OAS pulls observers out of Haiti election
WASHINGTON, July 7 (Reuters) -- The Organization of American States
decided on Friday to pull its electoral observers out of Haiti ahead of
Sunday's
second-round vote in congressional and municipal elections, citing tainted
results
flavoring ex president Jean-Bertrand Aristide's party.
Repeating its withdrawal from the controversial reelection of President
Alberto
Fujimori in Peru in May, the OAS said it was forced to suspend its observer
mission in Haiti because the principle of one-person one-vote had been
violated.
Opposition candidates pulled out of Sunday's congressional and municipal
elections in the hemisphere's poorest country, which is still struggling
to build
democratic institutions after decades of dictatorship.
They complained results of the May 21 first-round vote were miscalculated
to
give Aristide's Lavalas party a strong lead.
The OAS, which observed the May vote, said Haiti's election body calculated
the
results in a way that gave Lavalas more outright victories in Senate seats
than it
was due. Candidates needed a simple majority to win in the first round.
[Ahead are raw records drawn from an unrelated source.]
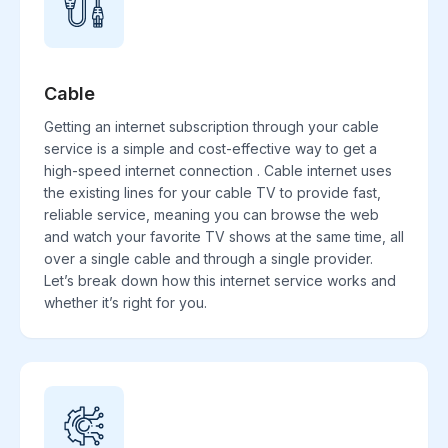
Cable
Getting an internet subscription through your cable
service is a simple and cost-effective way to get a
high-speed internet connection . Cable internet uses
the existing lines for your cable TV to provide fast,
reliable service, meaning you can browse the web
and watch your favorite TV shows at the same time, all
over a single cable and through a single provider.
Let’s break down how this internet service works and
whether it’s right for you.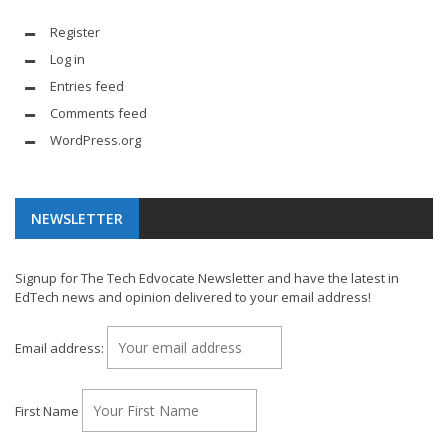
Register
Log in
Entries feed
Comments feed
WordPress.org
NEWSLETTER
Signup for The Tech Edvocate Newsletter and have the latest in
EdTech news and opinion delivered to your email address!
Email address:
First Name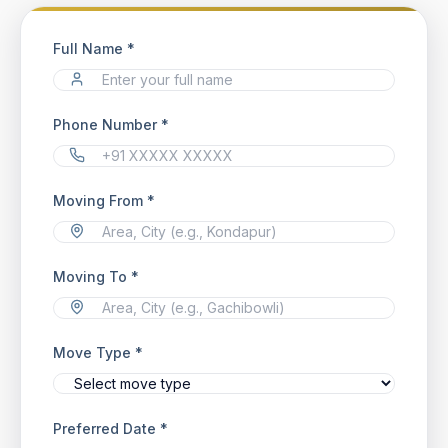
Full Name *
Phone Number *
Moving From *
Moving To *
Move Type *
Preferred Date *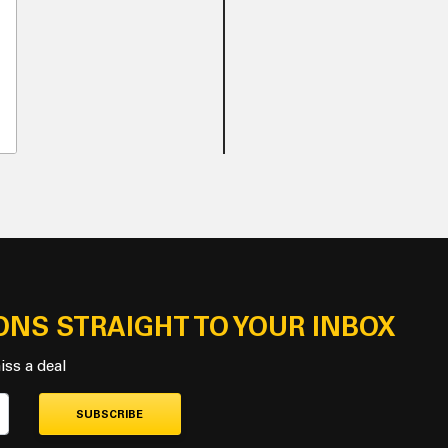
ONS STRAIGHT TO YOUR INBOX
iss a deal
SUBSCRIBE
"The OAS electoral observation mission has determined that, according to
provisions of Haiti's own electoral legislation, the final results for
the senate
elections as proclaimed by the Provisional Electoral Council are incorrect,"
the
OAS said in a statement.
"The mission cannot consider them either accurate or fair," it said.
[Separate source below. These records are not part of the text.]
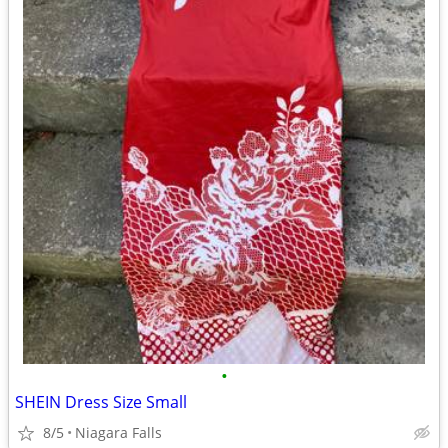
•
SHEIN Dress Size Small
8/5
Niagara Falls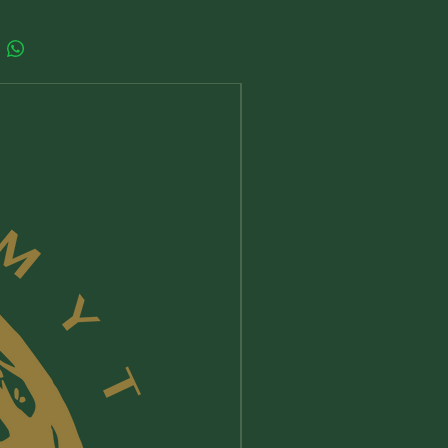
 and presence of the ancient
d Feminine from every corner of
lobe,
hts into what Her wisdom
sents, how it differs from other
New Arrival
tual traditions and what it has to offer
day,
o reconnect with the Sacred
ine as a real, tangible force for
in your own life.
iming Her powerful wisdom, we
our sovereignty and our ability to
more just, equitable dream for our
 one that honors the sacredness of
s Kelly is the host of the popular
Her podcast, which features
ws with some of the leading thinkers
titioners of our time from diverse
, devoted to the Sacred Feminine.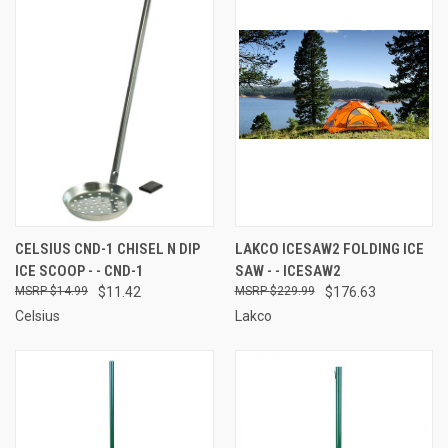
CELSIUS CND-1 CHISEL N DIP
LAKCO ICESAW2 FOLDING ICE
ICE SCOOP - - CND-1
SAW - - ICESAW2
$14.99
$11.42
$229.99
$176.63
Celsius
Lakco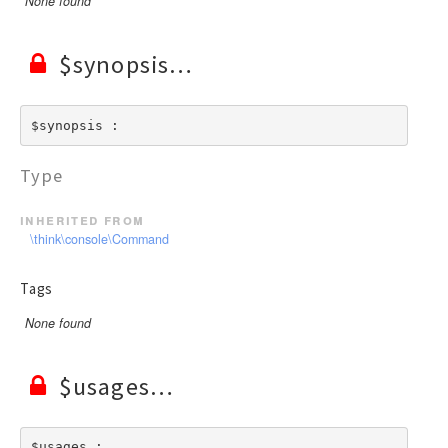
None found
$synopsis
$synopsis : 
Type
inherited from
\think\console\Command
Tags
None found
$usages
$usages :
"As a result, the mission announced it will not observe the second round
of the
electoral process scheduled to take place on Sunday, July 9th," the statement
said.
The United States slammed Haiti's government earlier on Friday for not
holding
runoffs of the tainted senate races on Sunday.
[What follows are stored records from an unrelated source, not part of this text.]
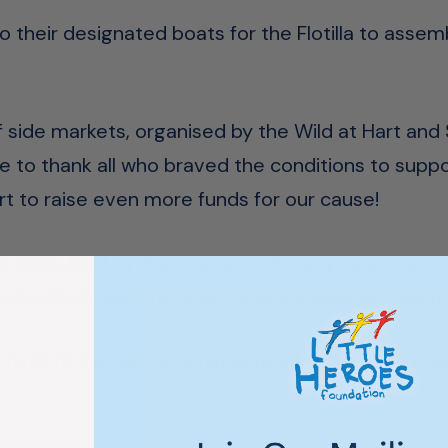
o their designated boats for the Flotilla to assem
f side markets, organised by the Wild at Hart an
e to thank all who braved the conditions to support
rt to raise even more funds for our cause!
ter 12pm, lead by the One and All, carrying some p
ir way down past the wharf, looping back and salut
iver to the RSAYS, arriving to a freshly cooked B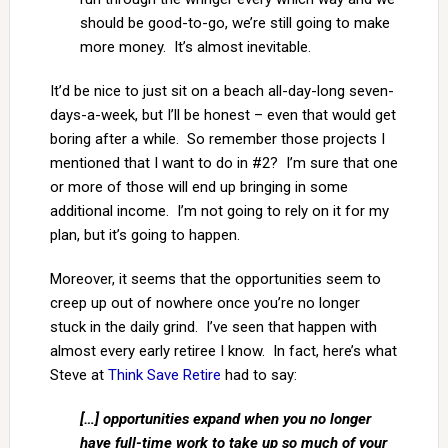
should be good-to-go, we’re still going to make
more money. It’s almost inevitable.
It’d be nice to just sit on a beach all-day-long seven-
days-a-week, but I’ll be honest – even that would get
boring after a while. So remember those projects I
mentioned that I want to do in #2? I’m sure that one
or more of those will end up bringing in some
additional income. I’m not going to rely on it for my
plan, but it’s going to happen.
Moreover, it seems that the opportunities seem to
creep up out of nowhere once you’re no longer
stuck in the daily grind. I’ve seen that happen with
almost every early retiree I know. In fact, here’s what
Steve at
Think Save Retire
had to say:
[…] opportunities expand when you no longer
have full-time work to take up so much of your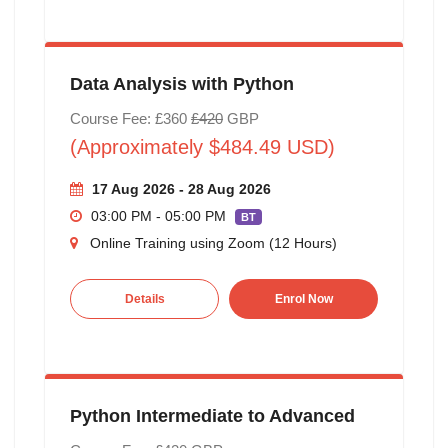
Data Analysis with Python
Course Fee: £360
£420
GBP
(Approximately $484.49 USD)
17 Aug 2026 - 28 Aug 2026
03:00 PM - 05:00 PM
BT
Online Training using Zoom (12 Hours)
Details
Enrol Now
Python Intermediate to Advanced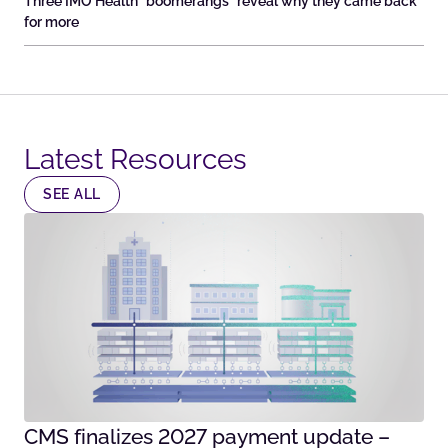
Three IMO Health “boomerangs” reveal why they came back
for more
Latest Resources​
SEE ALL
CMS finalizes 2027 payment update –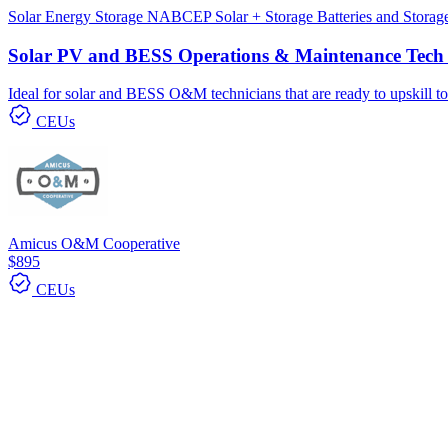
Solar
Energy Storage
NABCEP
Solar + Storage
Batteries and Stora
Solar PV and BESS Operations & Maintenance Tech 
Ideal for solar and BESS O&M technicians that are ready to upskill to 
CEUs
Amicus O&M Cooperative
$895
CEUs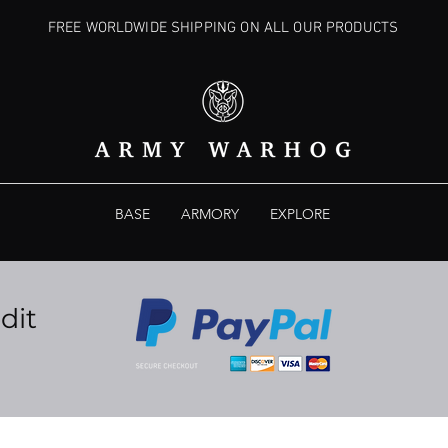
FREE WORLDWIDE SHIPPING ON ALL OUR PRODUCTS
BASE
ARMORY
EXPLORE
dit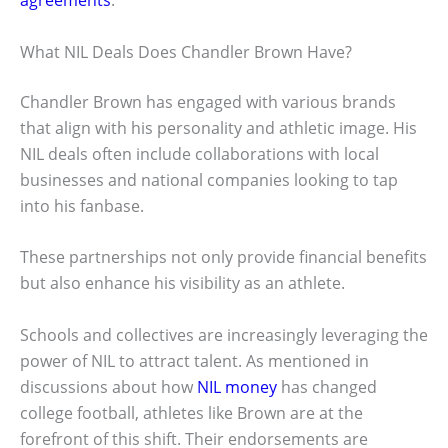
agreements
.
What NIL Deals Does Chandler Brown Have?
Chandler Brown has engaged with various brands
that align with his personality and athletic image. His
NIL deals often include collaborations with local
businesses and national companies looking to tap
into his fanbase.
These partnerships not only provide financial benefits
but also enhance his visibility as an athlete.
Schools and collectives are increasingly leveraging the
power of NIL to attract talent. As mentioned in
discussions about how
NIL money
has changed
college football, athletes like Brown are at the
forefront of this shift. Their endorsements are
State Department spokesman Richard Boucher told reporters that the methods
used to tabulate the results were incorrect and cast doubts over the whole
election.
"The failure of the Haitian government and the electoral authorities to
use the
proper method in determining winners in the senate election certainly calls
into
question the credibility of the entire Haitian election process," he added.
The U.S. government, the United Nations and the OAS, which groups all nations
of the hemisphere except Cuba, had pressed Haiti to hold the runoffs.
But Haitian Primer Minister Rene Preval, returning on Wednesday from a
summit
of the Caribbean nations organization Caricom in Saint Vincent, said the
results
given by Haiti's Provisional Electoral Council (CEP) were final.
"We regret the decision that they won't monitor the election," CEP spokesman
Frantz Faustin said in Port-au-Prince, the Haitian capital. "We would appreciate
their comments. We would welcome them if they decided to come. But we
respect their decision."
Caricom had asked the Haitian government to reexamine its vote counting
methods.
Aristide, a former Catholic priest, is widely expected to run for president
and win
later this year.
Haiti's first freely elected president, Aristide was overthrown in 1991
by a
military coup that resulted in a reign of terror that ended in 1994 when
the United
States sent 20,000 troops to restore Aristide.
Haiti's government has been paralyzed for most of the past three years
after
parliamentary elections held in April 1997 were declared fraudulent. Preval
dissolved Parliament in January 1999 and has since ruled by decree.
Sunday's election aims to fill 19 of the 27 seats in the Senate and all
83 seats in
the Chamber of Deputies, as well as thousands of municipal posts nationwide.